Luther, Plagues, and Christian Responsibility

Kenneth W. Brewer

All across the world today, people are dying, schools have been closed, and universities have transitioned to distance learning as students are sent to their homes due to the COVID-19 outbreak. The public are told to physically distance themselves from other people, stay inside their homes as much as possible, wash their hands for twenty seconds, and not touch their face. People are not going to work, working from home, or being laid off from their jobs. Restaurants, bars, theaters, and many businesses are closed. The stock market has tumbled to new lows. Travel bans have been declared. Countries have closed their borders. Churches have closed or transitioned to live-streaming. Fear and panic are palpable in the hearts of many. This has led to the hoarding of food and other items. Some people are keeping guns close at hand, afraid that someone or a mob might break in and take their valuables (toilet paper?). Media and several people around me have commented, “We have never seen anything like this!” This is true for most of us today. History reminds us, however, that humanity has experienced numerous lethal plagues, some killing vast numbers of people.

How should Christians respond to an epidemic that is deadly?

That was the question that Martin Luther tackled when the bubonic plague broke out in his university town of Wittenberg in August 1527, in a letter entitled, “Whether One May Flee from a Deadly Plague” (all citations are from Martin Luther’s Basic Theological Writings, 3rd ed., ed. Timothy Lull and William Russell [Fortress, 2012], 475–87). People died. The university closed. Students were sent home. Worse, people did not possess the medical resources and scientific knowledge that we have today. People knew neither how the virus spread nor how to cure it. Most people believed that God was randomly exacting wrath and punishment on sinful humanity or that the devil and evil spirits were responsible for such devastation. Luther actually embraced both views, but he also offered some insightful reflections and instructions to those suffering under a deadly plague.

On the one hand, Luther does not condemn those who flee from a deadly plague but commends those who stay as having strong faith. He notes that running away from death is not wrong in itself and offers several examples from Scripture. Those who stay and help others are not to look with contempt on those who choose to flee.

On the other hand, Luther thinks that certain professions are obligated to help those suffering a deadly plague. First, he notes that those in pastoral ministry are obligated to offer spiritual counsel, comfort, preaching, and the sacraments to those who are suffering and dying. He cites John 10:11 to support his claim: “A good shepherd lays down his life for the sheep, but the hireling sees the wolf coming and flees.” Second, those in public office and governing authorities are also under obligation to help. Luther cites Rom 13:4 to underpin his view: “The governing authorities are God’s ministers for your own good.” Third, Luther asserts that those in professions that serve the public have a duty to do their job. He notes that physicians, hospitals, nurses, police, and the like must attend to the sick and dying and keep law and order in society. Finally, Luther states that we are all mandated to love and care for our neighbor even at personal risk: “Now if a deadly epidemic strikes, we should stay where we are, make our preparations, and take courage in the fact that we are mutually bound together … so that we cannot desert one another or flee from one another.” Luther admonishes that we are duty-bound to help those who are sick or dying, or those in need of food, clothing, shelter, or other items vital to human life and flourishing. Christ calls everyone to serve their neighbor.

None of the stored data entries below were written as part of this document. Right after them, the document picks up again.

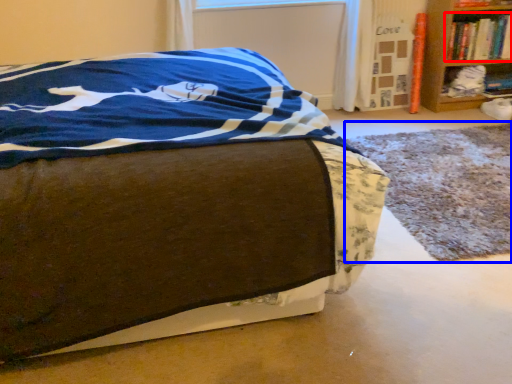 Question: Which object appears farthest to the camera in this image, book (highlighted by a red box) or cat bed (highlighted by a blue box)?

Choices:
 (A) book
 (B) cat bed

Answer: (A) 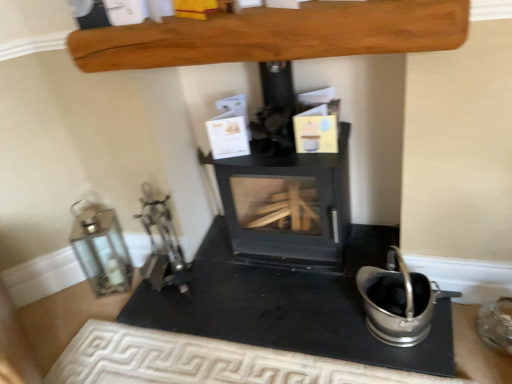 Question: Does black matte wood burning stove at center have a greater height compared to satin silver bucket at lower right, acting as the second appliance starting from the right?

Choices:
 (A) no
 (B) yes

Answer: (B)

Question: Is black matte wood burning stove at center to the right of satin silver bucket at lower right, acting as the 2th appliance starting from the left, from the viewer's perspective?

Choices:
 (A) no
 (B) yes

Answer: (A)

Question: Considering the relative sizes of black matte wood burning stove at center and satin silver bucket at lower right, acting as the 2th appliance starting from the left, in the image provided, is black matte wood burning stove at center bigger than satin silver bucket at lower right, acting as the 2th appliance starting from the left,?

Choices:
 (A) no
 (B) yes

Answer: (B)

Question: Could you tell me if black matte wood burning stove at center is facing satin silver bucket at lower right, acting as the 2th appliance starting from the left?

Choices:
 (A) yes
 (B) no

Answer: (B)

Question: Does black matte wood burning stove at center appear on the left side of satin silver bucket at lower right, acting as the 2th appliance starting from the left?

Choices:
 (A) no
 (B) yes

Answer: (B)

Question: From their relative heights in the image, would you say satin silver bucket at lower right, acting as the second appliance starting from the right, is taller or shorter than silver metallic lantern at left, the 3th appliance positioned from the right?

Choices:
 (A) tall
 (B) short

Answer: (B)

Question: Which is correct: satin silver bucket at lower right, acting as the 2th appliance starting from the left, is inside silver metallic lantern at left, the 3th appliance positioned from the right, or outside of it?

Choices:
 (A) outside
 (B) inside

Answer: (A)

Question: Is point (385, 309) closer or farther from the camera than point (109, 216)?

Choices:
 (A) farther
 (B) closer

Answer: (B)

Question: In the image, is satin silver bucket at lower right, acting as the 2th appliance starting from the left, positioned in front of or behind silver metallic lantern at left, the 3th appliance positioned from the right?

Choices:
 (A) front
 (B) behind

Answer: (A)

Question: In terms of height, does black matte wood burning stove at center look taller or shorter compared to silver metallic lantern at left, the 3th appliance positioned from the right?

Choices:
 (A) tall
 (B) short

Answer: (A)

Question: Choose the correct answer: Is black matte wood burning stove at center inside silver metallic lantern at left, acting as the 1th appliance starting from the left, or outside it?

Choices:
 (A) outside
 (B) inside

Answer: (A)

Question: From a real-world perspective, is black matte wood burning stove at center positioned above or below silver metallic lantern at left, the 3th appliance positioned from the right?

Choices:
 (A) below
 (B) above

Answer: (B)

Question: From the image's perspective, is black matte wood burning stove at center above or below silver metallic lantern at left, the 3th appliance positioned from the right?

Choices:
 (A) above
 (B) below

Answer: (A)

Question: Which is correct: silver metallic lantern at left, acting as the 1th appliance starting from the left, is inside transparent glass jar at lower right, positioned as the third appliance in left-to-right order, or outside of it?

Choices:
 (A) outside
 (B) inside

Answer: (A)

Question: From a real-world perspective, is silver metallic lantern at left, the 3th appliance positioned from the right, positioned above or below transparent glass jar at lower right, the 1th appliance in the right-to-left sequence?

Choices:
 (A) above
 (B) below

Answer: (A) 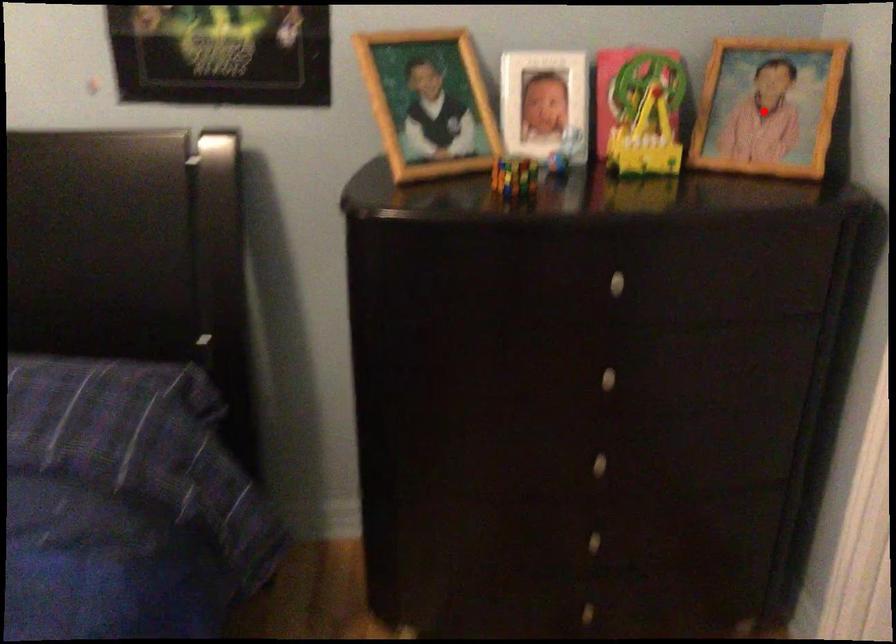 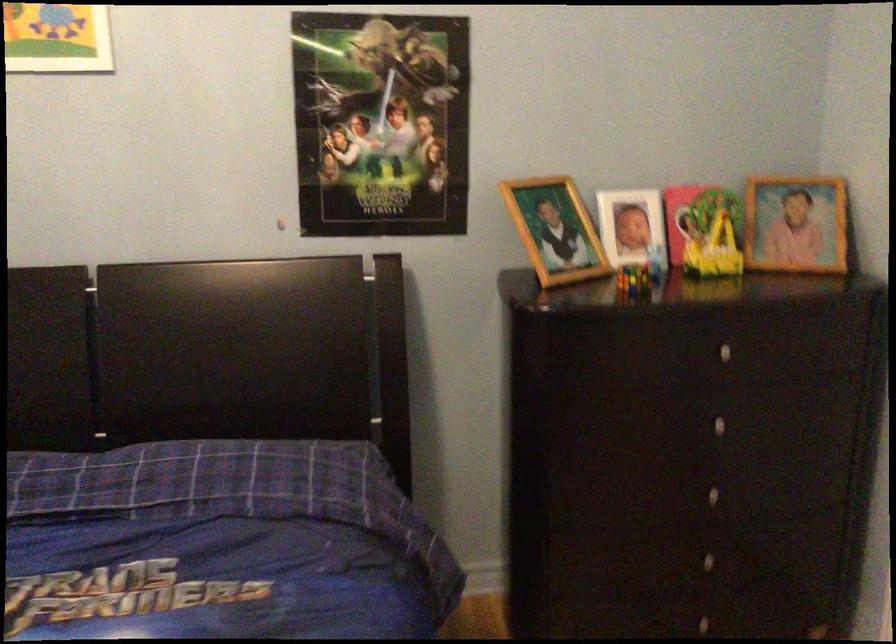 Locate, in the second image, the point that corresponds to the highlighted location in the first image.

(796, 223) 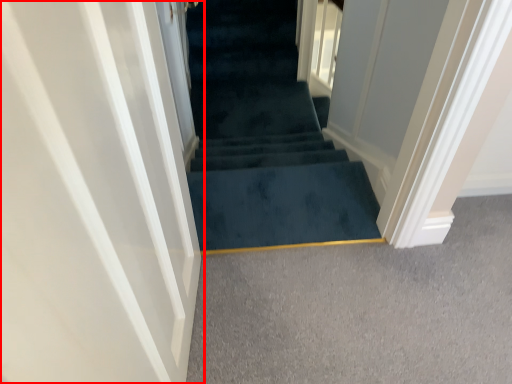 Question: From the image's perspective, considering the relative positions of door (annotated by the red box) and stairs in the image provided, where is door (annotated by the red box) located with respect to the staircase?

Choices:
 (A) above
 (B) below

Answer: (B) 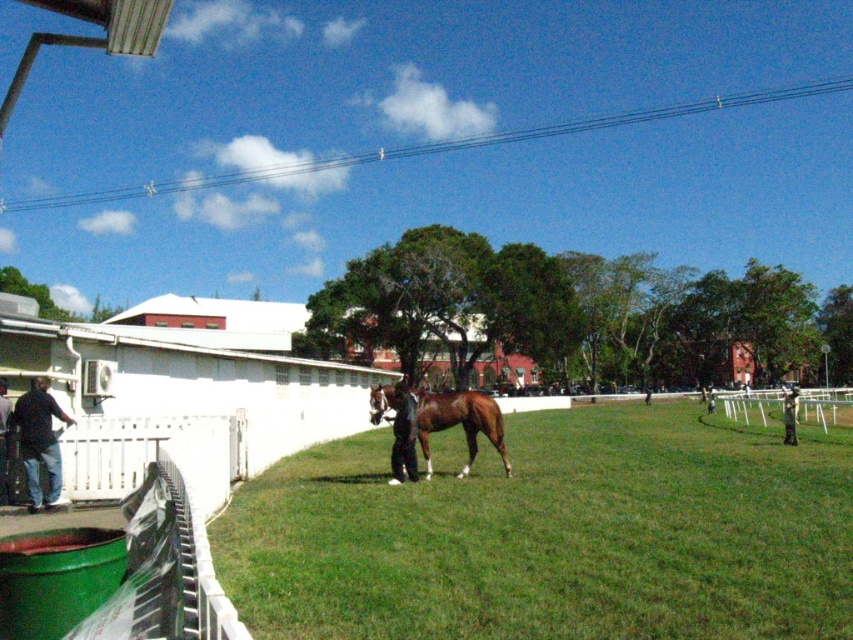 Does jeans at left appear on the left side of white plastic fence at lower right?

Yes, jeans at left is to the left of white plastic fence at lower right.

Between point (62, 497) and point (804, 403), which one is positioned in front?

Point (62, 497) is in front.

Where is `jeans at left`? The width and height of the screenshot is (853, 640). jeans at left is located at coordinates (39, 442).

How distant is green grass at center from dark blue suit at center?

green grass at center is 27.90 feet away from dark blue suit at center.

Identify the location of green grass at center. Image resolution: width=853 pixels, height=640 pixels. (553, 532).

Can you confirm if green grass at center is taller than white plastic fence at lower right?

Incorrect, green grass at center's height is not larger of white plastic fence at lower right's.

Does green grass at center have a lesser height compared to white plastic fence at lower right?

Yes, green grass at center is shorter than white plastic fence at lower right.

Find the location of a particular element. The height and width of the screenshot is (640, 853). green grass at center is located at coordinates (553, 532). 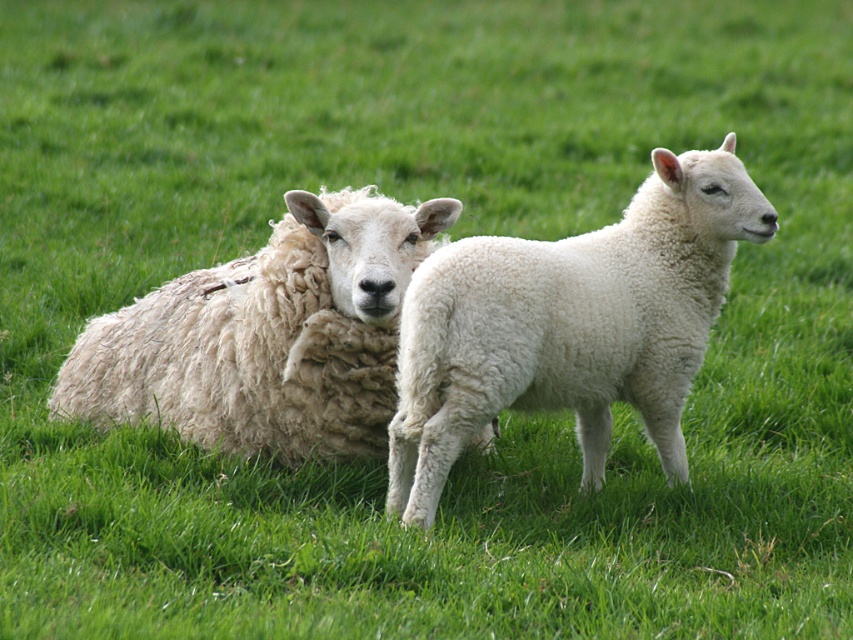 Question: Does white fluffy lamb at center have a smaller size compared to white woolen sheep at center?

Choices:
 (A) yes
 (B) no

Answer: (A)

Question: Is white fluffy lamb at center positioned at the back of white woolen sheep at center?

Choices:
 (A) yes
 (B) no

Answer: (B)

Question: Which point is closer to the camera taking this photo?

Choices:
 (A) (125, 321)
 (B) (717, 269)

Answer: (B)

Question: Which of the following is the closest to the observer?

Choices:
 (A) (459, 280)
 (B) (71, 369)

Answer: (A)

Question: Can you confirm if white fluffy lamb at center is positioned to the right of white woolen sheep at center?

Choices:
 (A) yes
 (B) no

Answer: (A)

Question: Which point appears farthest from the camera in this image?

Choices:
 (A) (590, 291)
 (B) (320, 333)

Answer: (B) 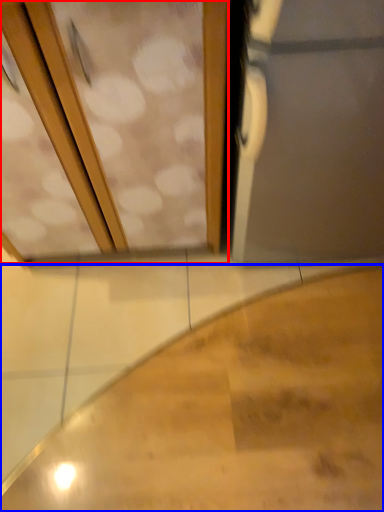 Question: Which object is closer to the camera taking this photo, screen door (highlighted by a red box) or stairs (highlighted by a blue box)?

Choices:
 (A) screen door
 (B) stairs

Answer: (A) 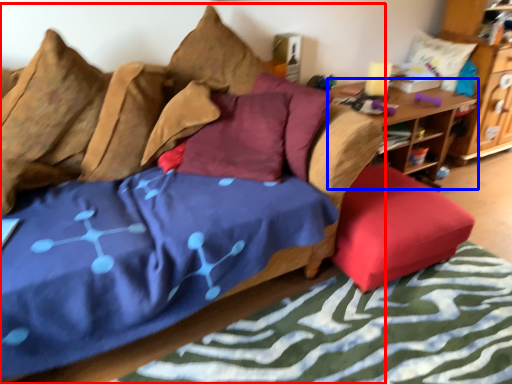 Question: Which point is further to the camera, studio couch (highlighted by a red box) or table (highlighted by a blue box)?

Choices:
 (A) studio couch
 (B) table

Answer: (B) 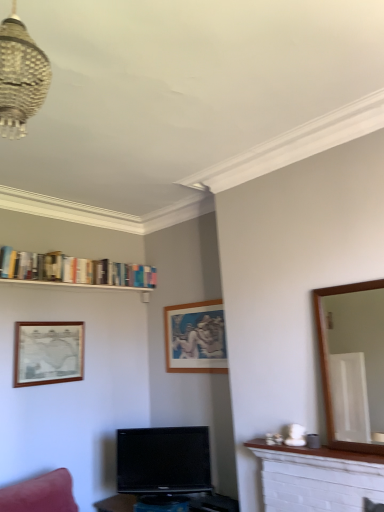 This screenshot has height=512, width=384. In order to click on brown wooden mirror at right in this screenshot , I will do `click(352, 362)`.

Locate an element on the screen. This screenshot has width=384, height=512. black glossy tv at center is located at coordinates (163, 461).

This screenshot has height=512, width=384. What do you see at coordinates (195, 338) in the screenshot? I see `wooden picture frame at center, the 2th picture frame from the left` at bounding box center [195, 338].

The image size is (384, 512). I want to click on brown wooden mirror at right, so click(352, 362).

Considering the positions of objects hardcover books at upper left and metallic woven chandelier at upper left in the image provided, who is behind, hardcover books at upper left or metallic woven chandelier at upper left?

hardcover books at upper left is further from the camera.

Is hardcover books at upper left at the right side of metallic woven chandelier at upper left?

No.

Is hardcover books at upper left facing towards metallic woven chandelier at upper left?

Yes, hardcover books at upper left is turned towards metallic woven chandelier at upper left.

From a real-world perspective, is hardcover books at upper left above or below metallic woven chandelier at upper left?

hardcover books at upper left is situated lower than metallic woven chandelier at upper left in the real world.

From the image's perspective, is hardcover books at upper left positioned above or below wooden picture frame at center, acting as the 1th picture frame starting from the right?

From the image's perspective, hardcover books at upper left appears above wooden picture frame at center, acting as the 1th picture frame starting from the right.

Is hardcover books at upper left smaller than wooden picture frame at center, the 2th picture frame from the left?

Actually, hardcover books at upper left might be larger than wooden picture frame at center, the 2th picture frame from the left.

Considering the positions of objects hardcover books at upper left and wooden picture frame at center, acting as the 1th picture frame starting from the right, in the image provided, who is behind, hardcover books at upper left or wooden picture frame at center, acting as the 1th picture frame starting from the right,?

wooden picture frame at center, acting as the 1th picture frame starting from the right, is behind.

Can you confirm if hardcover books at upper left is positioned to the left of wooden picture frame at center, acting as the 1th picture frame starting from the right?

Yes, hardcover books at upper left is to the left of wooden picture frame at center, acting as the 1th picture frame starting from the right.

Is white marble mantle at lower right smaller than wooden picture frame at left, which is the 1th picture frame in left-to-right order?

Indeed, white marble mantle at lower right has a smaller size compared to wooden picture frame at left, which is the 1th picture frame in left-to-right order.

From the picture: Is white marble mantle at lower right oriented towards wooden picture frame at left, arranged as the 2th picture frame when viewed from the right?

No, white marble mantle at lower right does not turn towards wooden picture frame at left, arranged as the 2th picture frame when viewed from the right.

Based on the photo, what's the angular difference between white marble mantle at lower right and wooden picture frame at left, arranged as the 2th picture frame when viewed from the right,'s facing directions?

There is a 90.9-degree angle between the facing directions of white marble mantle at lower right and wooden picture frame at left, arranged as the 2th picture frame when viewed from the right.

This screenshot has width=384, height=512. I want to click on picture frame that is the 1st one above the white marble mantle at lower right (from a real-world perspective), so click(x=48, y=352).

From the picture: From a real-world perspective, is wooden picture frame at left, which is the 1th picture frame in left-to-right order, positioned above or below white marble mantle at lower right?

From a real-world perspective, wooden picture frame at left, which is the 1th picture frame in left-to-right order, is physically above white marble mantle at lower right.

Is wooden picture frame at left, arranged as the 2th picture frame when viewed from the right, wider or thinner than white marble mantle at lower right?

In the image, wooden picture frame at left, arranged as the 2th picture frame when viewed from the right, appears to be more narrow than white marble mantle at lower right.

Is wooden picture frame at left, which is the 1th picture frame in left-to-right order, situated inside white marble mantle at lower right or outside?

wooden picture frame at left, which is the 1th picture frame in left-to-right order, is not inside white marble mantle at lower right, it's outside.

Is hardcover books at upper left closer to the viewer compared to brown wooden mirror at right?

That is False.

Find the location of a particular element. This screenshot has height=512, width=384. book positioned vertically above the brown wooden mirror at right (from a real-world perspective) is located at coordinates (74, 269).

Consider the image. Considering the sizes of objects hardcover books at upper left and brown wooden mirror at right in the image provided, who is smaller, hardcover books at upper left or brown wooden mirror at right?

brown wooden mirror at right.

Which of these two, hardcover books at upper left or brown wooden mirror at right, is thinner?

brown wooden mirror at right.

From a real-world perspective, is hardcover books at upper left physically located above or below white brick fireplace at lower right?

In terms of real-world spatial position, hardcover books at upper left is above white brick fireplace at lower right.

Consider the image. Is hardcover books at upper left touching white brick fireplace at lower right?

No, hardcover books at upper left is not beside white brick fireplace at lower right.

Relative to white brick fireplace at lower right, is hardcover books at upper left in front or behind?

In the image, hardcover books at upper left appears behind white brick fireplace at lower right.

Is hardcover books at upper left looking in the opposite direction of white brick fireplace at lower right?

No, hardcover books at upper left's orientation is not away from white brick fireplace at lower right.

Is wooden picture frame at left, arranged as the 2th picture frame when viewed from the right, beside brown wooden mirror at right?

No, wooden picture frame at left, arranged as the 2th picture frame when viewed from the right, is not in contact with brown wooden mirror at right.

Which is in front, wooden picture frame at left, arranged as the 2th picture frame when viewed from the right, or brown wooden mirror at right?

brown wooden mirror at right is more forward.

You are a GUI agent. You are given a task and a screenshot of the screen. Output one action in this format:
    pyautogui.click(x=<x>, y=<y>)
    Task: Click on the mirror below the wooden picture frame at left, which is the 1th picture frame in left-to-right order (from a real-world perspective)
    
    Given the screenshot: What is the action you would take?
    pyautogui.click(x=352, y=362)

What are the coordinates of `book located behind the metallic woven chandelier at upper left` in the screenshot? It's located at (74, 269).

You are a GUI agent. You are given a task and a screenshot of the screen. Output one action in this format:
    pyautogui.click(x=<x>, y=<y>)
    Task: Click on the picture frame on the right side of hardcover books at upper left
    
    Given the screenshot: What is the action you would take?
    pyautogui.click(x=195, y=338)

Based on their spatial positions, is wooden picture frame at left, arranged as the 2th picture frame when viewed from the right, or brown wooden mirror at right closer to wooden picture frame at center, acting as the 1th picture frame starting from the right?

The object closer to wooden picture frame at center, acting as the 1th picture frame starting from the right, is wooden picture frame at left, arranged as the 2th picture frame when viewed from the right.

When comparing their distances from wooden picture frame at center, acting as the 1th picture frame starting from the right, does white marble mantle at lower right or brown wooden mirror at right seem closer?

white marble mantle at lower right lies closer to wooden picture frame at center, acting as the 1th picture frame starting from the right, than the other object.

Estimate the real-world distances between objects in this image. Which object is further from white marble mantle at lower right, black glossy tv at center or hardcover books at upper left?

Based on the image, hardcover books at upper left appears to be further to white marble mantle at lower right.

When comparing their distances from hardcover books at upper left, does wooden picture frame at center, the 2th picture frame from the left, or wooden picture frame at left, arranged as the 2th picture frame when viewed from the right, seem further?

Among the two, wooden picture frame at center, the 2th picture frame from the left, is located further to hardcover books at upper left.

Which object lies further to the anchor point white marble mantle at lower right, metallic woven chandelier at upper left or white brick fireplace at lower right?

metallic woven chandelier at upper left.

When comparing their distances from white brick fireplace at lower right, does metallic woven chandelier at upper left or hardcover books at upper left seem closer?

hardcover books at upper left lies closer to white brick fireplace at lower right than the other object.

When comparing their distances from black glossy tv at center, does white marble mantle at lower right or metallic woven chandelier at upper left seem closer?

Among the two, white marble mantle at lower right is located nearer to black glossy tv at center.

Which object lies nearer to the anchor point wooden picture frame at left, arranged as the 2th picture frame when viewed from the right, metallic woven chandelier at upper left or white brick fireplace at lower right?

Based on the image, white brick fireplace at lower right appears to be nearer to wooden picture frame at left, arranged as the 2th picture frame when viewed from the right.

You are a GUI agent. You are given a task and a screenshot of the screen. Output one action in this format:
    pyautogui.click(x=<x>, y=<y>)
    Task: Click on the picture frame between hardcover books at upper left and brown wooden mirror at right in the horizontal direction
    
    Given the screenshot: What is the action you would take?
    pyautogui.click(x=195, y=338)

Find the location of `television between wooden picture frame at left, arranged as the 2th picture frame when viewed from the right, and brown wooden mirror at right, in the horizontal direction`. television between wooden picture frame at left, arranged as the 2th picture frame when viewed from the right, and brown wooden mirror at right, in the horizontal direction is located at coordinates (163, 461).

Locate an element on the screen. This screenshot has height=512, width=384. mantle between metallic woven chandelier at upper left and wooden picture frame at left, which is the 1th picture frame in left-to-right order, from front to back is located at coordinates (318, 451).

At what (x,y) coordinates should I click in order to perform the action: click on fireplace located between metallic woven chandelier at upper left and wooden picture frame at center, the 2th picture frame from the left, in the depth direction. Please return your answer as a coordinate pair (x, y). The width and height of the screenshot is (384, 512). Looking at the image, I should click on (317, 478). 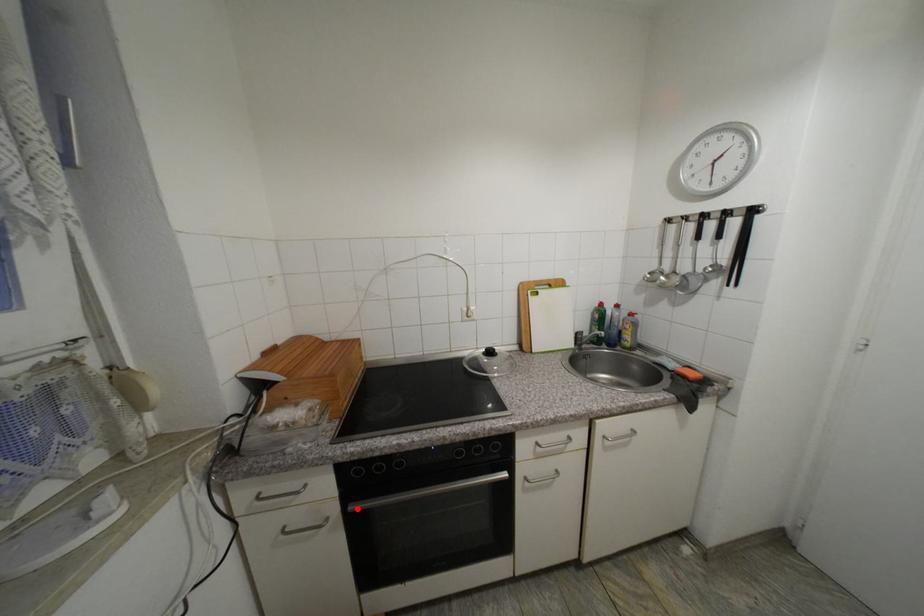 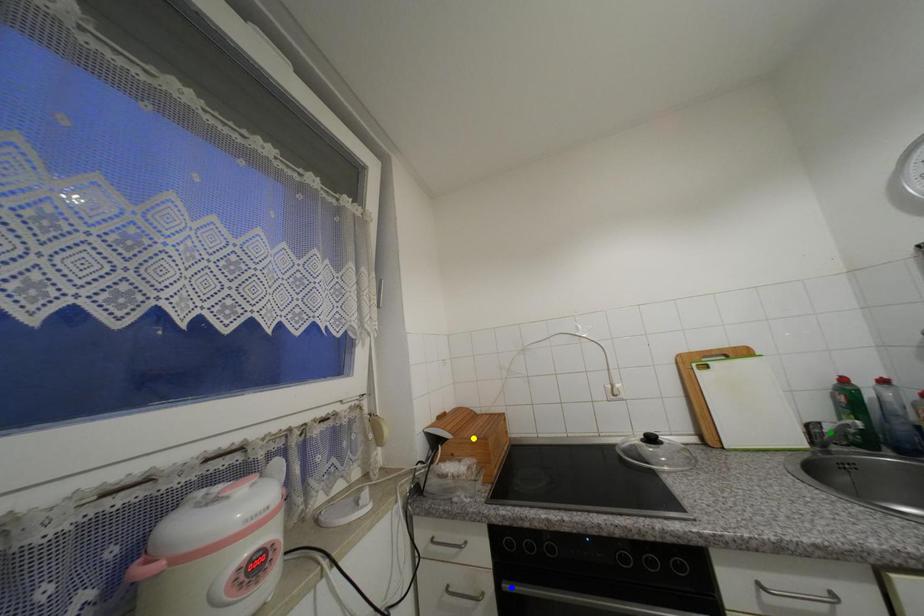 Question: I am providing you with two images of the same scene from different viewpoints. A red point is marked on the first image. You are given multiple points on the second image. Which point in image 2 represents the same 3d spot as the red point in image 1?

Choices:
 (A) green point
 (B) blue point
 (C) yellow point

Answer: (B)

In addition, Luther offered some wise practical advice and precautions. He urges that we not set aside the use of medicine or our intelligence. We are to take good care of our bodies and attend to healthy practices: “Therefore I shall ask God mercifully to protect us. Then I shall fumigate, help purify the air, administer medicine, and take it. I shall avoid places, and persons where my presence is not needed in order not to become contaminated and thus perchance infect and pollute others, and so cause their death as a result of my negligence.” Those infected should keep to themselves and not mingle with others on penalty of death! Luther closes by offering advice on the care of our souls during a deadly plague. People should listen to sermons, read God’s word, and prepare for the possibility of one’s death by confessing their sins and partaking the Lord’s Supper.

I never thought that Luther’s treatise would be relevant or that it would offer some good advice. But then again, I have never experienced a worldwide deadly virus until now.